It all boiled down to… he was a fighter. He was recovering. The swelling was better. And they wanted to wake him up to be able to run different sorts of tests on him. For his memory and his mobility and stuff like that.
Apparently, there were chances of him not having the same mental capacities as he used to, or having to relearn how to feed himself and walk and things like that.
I was having a hard time wrapping my head around the idea of my big, strong father who’d always been annoyingly on-the-money and sharp-witted suddenly not being able to hold a conversation, or needing me to remind him of things from his life before the coma.
But if that was what he was like, well, I would help him get the best possible therapy to get him as back to his normal self as possible.
That, at least, I felt like there were steps to take, a future to work toward.
My shop, my life, my very safety? That felt a hell of a lot murkier.

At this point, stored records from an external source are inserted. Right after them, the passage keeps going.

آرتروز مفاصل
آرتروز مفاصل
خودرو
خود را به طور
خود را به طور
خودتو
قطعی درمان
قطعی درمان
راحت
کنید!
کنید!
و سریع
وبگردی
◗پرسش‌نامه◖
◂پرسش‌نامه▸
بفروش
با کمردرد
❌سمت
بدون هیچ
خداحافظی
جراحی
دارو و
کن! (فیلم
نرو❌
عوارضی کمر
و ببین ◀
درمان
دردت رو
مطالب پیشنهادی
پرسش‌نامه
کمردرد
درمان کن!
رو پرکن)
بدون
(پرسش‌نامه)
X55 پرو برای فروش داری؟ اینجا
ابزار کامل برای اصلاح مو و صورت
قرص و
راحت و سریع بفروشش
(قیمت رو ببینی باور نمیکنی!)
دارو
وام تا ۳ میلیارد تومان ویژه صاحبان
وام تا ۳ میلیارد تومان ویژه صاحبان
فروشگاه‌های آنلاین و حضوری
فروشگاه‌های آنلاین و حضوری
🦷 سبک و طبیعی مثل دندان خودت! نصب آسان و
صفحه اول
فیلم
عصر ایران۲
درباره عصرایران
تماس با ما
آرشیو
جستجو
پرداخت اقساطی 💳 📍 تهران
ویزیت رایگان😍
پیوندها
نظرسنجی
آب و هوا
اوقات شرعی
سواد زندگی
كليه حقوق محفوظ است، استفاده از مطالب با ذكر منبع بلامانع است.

I couldn’t reopen if guys were going to break in and hurt me, or drive by and kill me. I couldn’t go home for the same reason.
Okay.
Enough.
I had to hope that my father woke up, that he knew who’d done this, and that the police could handle it from there.
Then maybe I could go back to my life.
But if that happened, what was going to go on with August?
Would he just leave town?
Isn’t that what I wanted?
This was always meant to be casual, right?
I didn’t do anything other than casual anymore?
But then why did the thought of him leaving make my chest hurt?
“God, get it together,” I grumbled to myself as I opened the drain, then climbed out of the tub, drying off, and changing into pajamas, even though it was only the afternoon.
Enough had happened for one day.
I planned to eat the takeaway August said he was going to order, then go to bed and try to sleep this whole day away.
With that in mind, I walked through the bedroom.
I didn’t smell it until I pulled the door open.
But the main area of the suite was filled with the tang of tomato sauce, with spices, fresh cheese.
“You ordered alread—“ I started as I walked through the living room, but then cut off as I moved into the doorway of the kitchen.
Where I found August with his jacket off and his sleeves rolled up.
Cooking.
He was cooking.
I stood there for a moment, transfixed, watching him squeeze cheese—ricotta?—out of a piping bag and into oversized shells.
“You cook?” I asked when he finally looked up, looking surprised, then pleased as I stood there.
“Ma always does the cooking, but she taught all of us. It’s a life skill, she says. What?” he asked, head cocked to the side, watching me.